- Born: 26 December 1951 (age 74) The Hague, Netherlands
- Education: Erasmus University State University of Leiden
- Known for: reproductive medicine in-vitro fertilization cryopreservation
- Scientific career
- Fields: Embryology
- Workplaces: University of Cambridge Cornell University Reprogenetics Althea

= Jacques Cohen (embryologist) =

Dutch embryologist (born 1951)

Jacques Cohen (born 26 December 1951) is a Dutch embryologist based in New York. He is a Director at Reprogenetics LLC, Laboratory Director at ART Institute of Washington at Walter Reed National Military Medical Center (a joint fertility program with NIH), and Scientific Director of R & D at IVF-online.

While working with Robert G. Edwards at Bourn Hall Clinic, Cambridge, Cohen investigated improving embryo implantation rates. Cohen has been involved in research on the application of micromanipulation techniques to operate on eggs, sperm and embryos. He co-developed partial zone dissection in human oocyte.

As of October 2024, he is listed as an Emeritus Chief Editor at Reproductive Biomedicine Online. He has also held faculty positions at Emory University, Cornell University Medical College, and the University of Connecticut.
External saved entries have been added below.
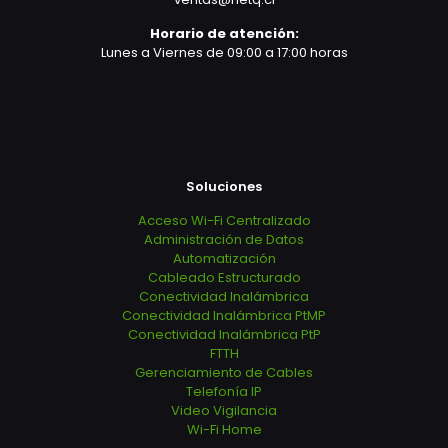
Horario de atención:
Lunes a Viernes de 09:00 a 17:00 horas
Soluciones
Acceso Wi-Fi Centralizado
Administración de Datos
Automatización
Cableado Estructurado
Conectividad Inalámbrica
Conectividad Inalámbrica PtMP
Conectividad Inalámbrica PtP
FTTH
Gerenciamiento de Cables
Telefonía IP
Video Vigilancia
Wi-Fi Home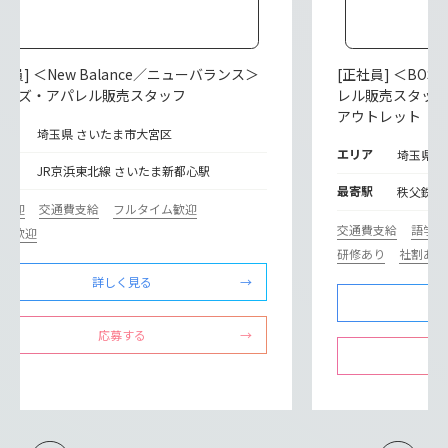
社員] ＜New Balance／ニューバランス＞
[正社員] ＜BO
ューズ・アパレル販売スタッフ
レル販売スタッ
アウトレット
リア
埼玉県 さいたま市大宮区
エリア
埼玉県 
寄駅
JR京浜東北線 さいたま新都心駅
最寄駅
秩父鉄道
期歓迎
交通費支給
フルタイム歓迎
交通費支給
語学が
験者歓迎
研修あり
社割あり
詳しく見る
応募する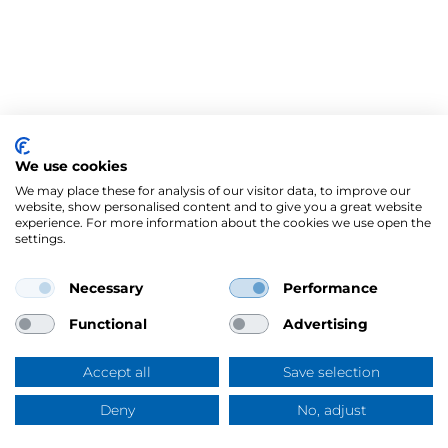
We use cookies
We may place these for analysis of our visitor data, to improve our
website, show personalised content and to give you a great website
experience. For more information about the cookies we use open the
settings.
Necessary
Performance
Mercus Yrkeskläder AB
Ringögatan 12, 417 07 Göteborg
Functional
Advertising
Org.nr: 556344-6953
Tel:
031-744 50 00
Accept all
Save selection
Swish:
123 394 5508
E-post:
info@mercus.se
Deny
No, adjust
Frågor & svar
VAT nr: SE556344695301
==Early career and education==

Cohen was born in The Hague, Netherlands. In 1970, he went to the State University of Leiden, where he received a BSc degree in Biochemistry and subsequently an MSc degree in Reproductive physiology in 1978. He attended the Erasmus University Rotterdam, where he obtained a PhD degree in Medicine in 1982, for his thesis "Interaction between human spermatozoa and hamster oocytes".

==Embryology==

In 1982, Cohen joined Bourn Hall Clinic as an embryologist, working with Patrick Steptoe and Robert G. Edwards on techniques to improve human conception through in vitro fertilization (IVF). Robert G. Edwards was the recipient of the Nobel Prize for Medicine and Physiology in 2010. It was in Cambridge that Cohen first successfully froze and thawed a human blastocyst for use in IVF. Cohen also pioneered the use of micromanipulation techniques now widespread among embryologists. He developed a precursor technique of Intracytoplasmic Sperm Injection (ICSI), now used for the treatment of nearly all male factor infertility diagnoses. Assisted Hatching (AH) is another commonly applied technique aimed at increasing implantation rates among infertile couples. Some of his work, such as cytoplasmic transfer, an attempt to boost development using the cytoplasm of donor eggs to supplement eggs from certain infertility patients, and single sperm freezing, has caused considerable ethical debate.